2
$\begingroup$

With reference to the original thread on Stackexchange, my question is as follows.

Usually, one would enter two value-series and a script or program calculates the correlation. For instance, with $x = 5,3,6,7,4,2,9,5$ and $y = 4,3,4,8,3,2,10,5$, the correlation is $0.93439982209434$.

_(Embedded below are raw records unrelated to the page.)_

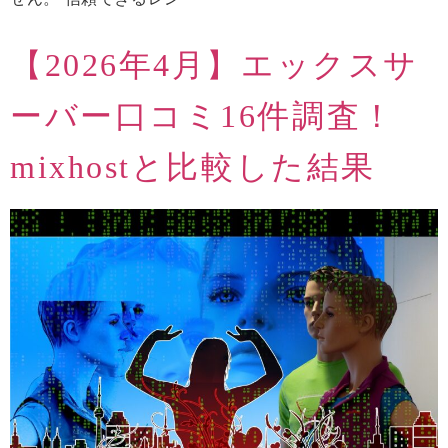
【2026年4月】エックスサ
ーバー口コミ16件調査！
mixhostと比較した結果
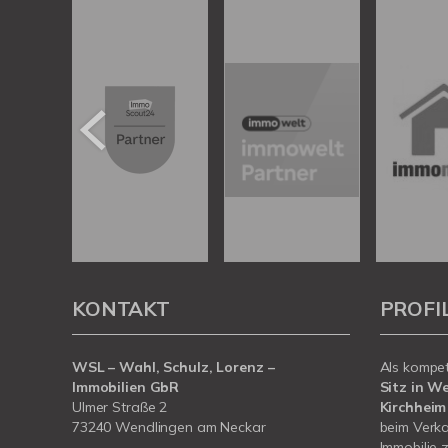
KONTAKT
PROFI
WSL – Wahl, Schulz, Lorenz –
Als kompe
Immobilien GbR
Sitz in W
Ulmer Straße 2
Kirchheim
73240 Wendlingen am Neckar
beim Verka
Immobilie z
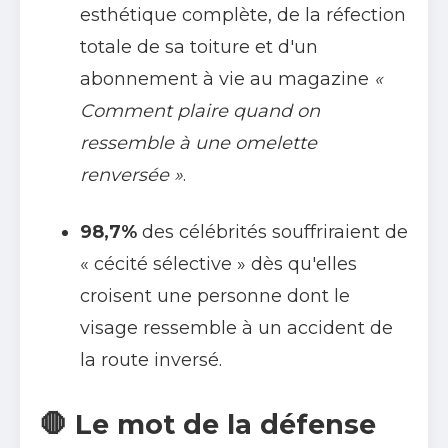
esthétique complète, de la réfection
totale de sa toiture et d'un
abonnement à vie au magazine
«
Comment plaire quand on
ressemble à une omelette
renversée »
.
98,7%
des célébrités souffriraient de
« cécité sélective » dès qu'elles
croisent une personne dont le
visage ressemble à un accident de
la route inversé.
🛑 Le mot de la défense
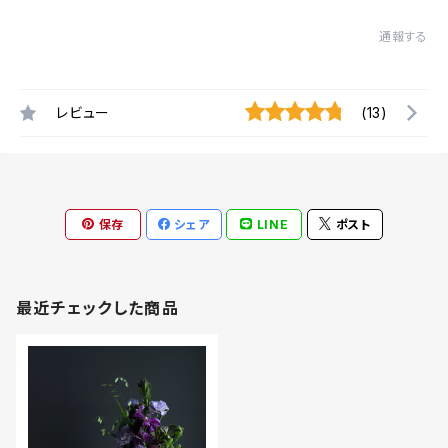
通報する
レビュー
(13)
保存
シェア
LINE
ポスト
最近チェックした商品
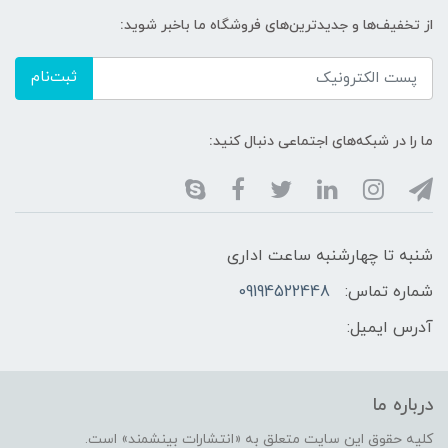
از تخفیف‌ها و جدیدترین‌های فروشگاه ما باخبر شوید:
ثبت‌نام
ما را در شبکه‌های اجتماعی دنبال کنید:
شنبه تا چهارشنبه ساعت اداری
شماره تماس:
09194522448
آدرس ایمیل:
درباره ما
کلیه حقوق این سایت متعلق به «انتشارات بینشمند» است.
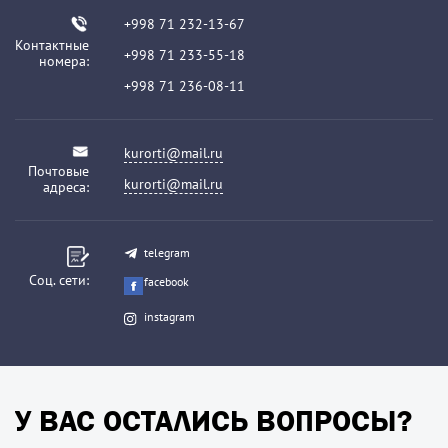
+998 71 232-13-67
Контактные
+998 71 233-55-18
номера:
+998 71 236-08-11
kurorti@mail.ru
Почтовые
kurorti@mail.ru
адреса:
telegram
Соц. сети:
facebook
instagram
У ВАС ОСТАЛИСЬ ВОПРОСЫ?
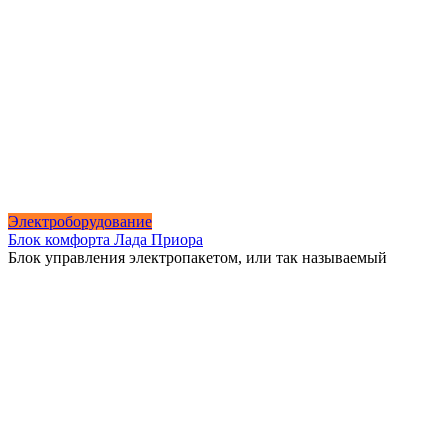
Электроборудование
Блок комфорта Лада Приора
Блок управления электропакетом, или так называемый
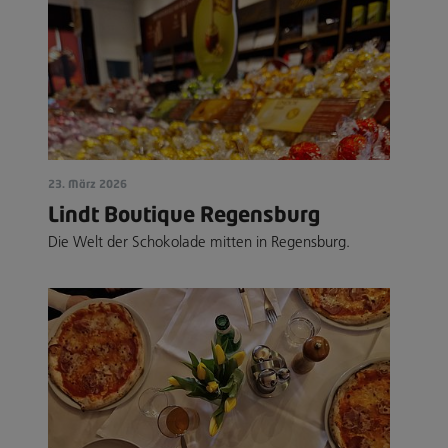
23. März 2026
Lindt Boutique Regensburg
Die Welt der Schokolade mitten in Regensburg.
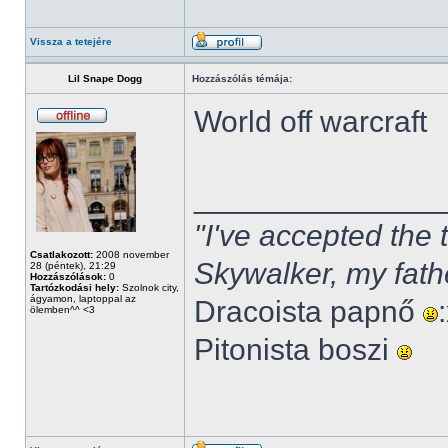
Vissza a tetejére
Lil Snape Dogg
Hozzászólás témája:
World off warcraft
______________
"I've accepted the
Csatlakozott:
2008 november
Skywalker, my fath
28 (péntek), 21:29
Hozzászólások:
0
Tartózkodási hely:
Szolnok city,
ágyamon, laptoppal az
Dracoista papnő
ölemben^^ <3
Pitonista boszi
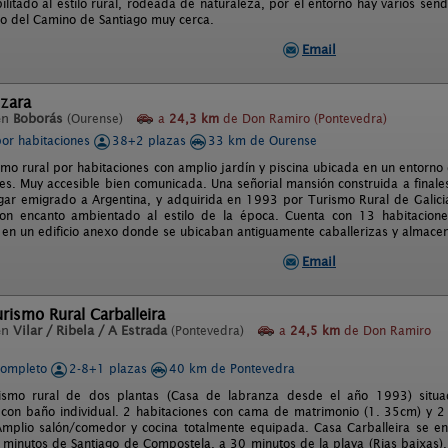
ilitado al estilo rural, rodeada de naturaleza, por el entorno hay varios s
o del Camino de Santiago muy cerca.
Email
zara
en
Boborás
(Ourense)
a
24,3 km
de Don Ramiro (Pontevedra)
por habitaciones
38+2 plazas
33 km de Ourense
mo rural por habitaciones con amplio jardín y piscina ubicada en un entorno 
s. Muy accesible bien comunicada. Una señorial mansión construida a finales 
ugar emigrado a Argentina, y adquirida en 1993 por Turismo Rural de Galicia
con encanto ambientado al estilo de la época. Cuenta con 13 habitacione
6 en un edificio anexo donde se ubicaban antiguamente caballerizas y almacen
Email
rismo Rural Carballeira
en
Vilar / Ribela / A Estrada
(Pontevedra)
a
24,5 km
de Don Ramiro
completo
2-8+1 plazas
40 km de Pontevedra
ismo rural de dos plantas (Casa de labranza desde el año 1993) situad
 con baño individual. 2 habitaciones con cama de matrimonio (1. 35cm) y 2
mplio salón/comedor y cocina totalmente equipada. Casa Carballeira se en
minutos de Santiago de Compostela, a 30 minutos de la playa (Rias baixas),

For an educational website, I'm trying to find a way to let students:

  • put in value series $x$, eg. $x = 5,3,6,7,4,2,9,5$
  • put in the correlation, eg. $0.9344$
  • put in upper and lower boundaries of $y$-series, eg. between $1$ and $10$
  • give back a random series which fits the citeria, eg. $y = 4,3,4,8,3,2,10,5$

The PHP script I have written to calculate the correlation can be found in the referred-to post on stackexchange. However, it was suggested mine was much more a mathematical than a programmatical question, hence this post. Would it be possible to execute this "reverse correlation"?

  • 0
    Although I can see how you got that from the OP, I do not restrict to integer values.2012-05-15

1 Answers 1

4

I have one idea about this procedure you may have found helpful. In the linked post, the answer advises you to draw samples randomly until you reach the desired correlation. However, I guess it might take some time if you draw these samples independently of the original sequence. Let us use another trick - namely we construct a random sequence from the original one.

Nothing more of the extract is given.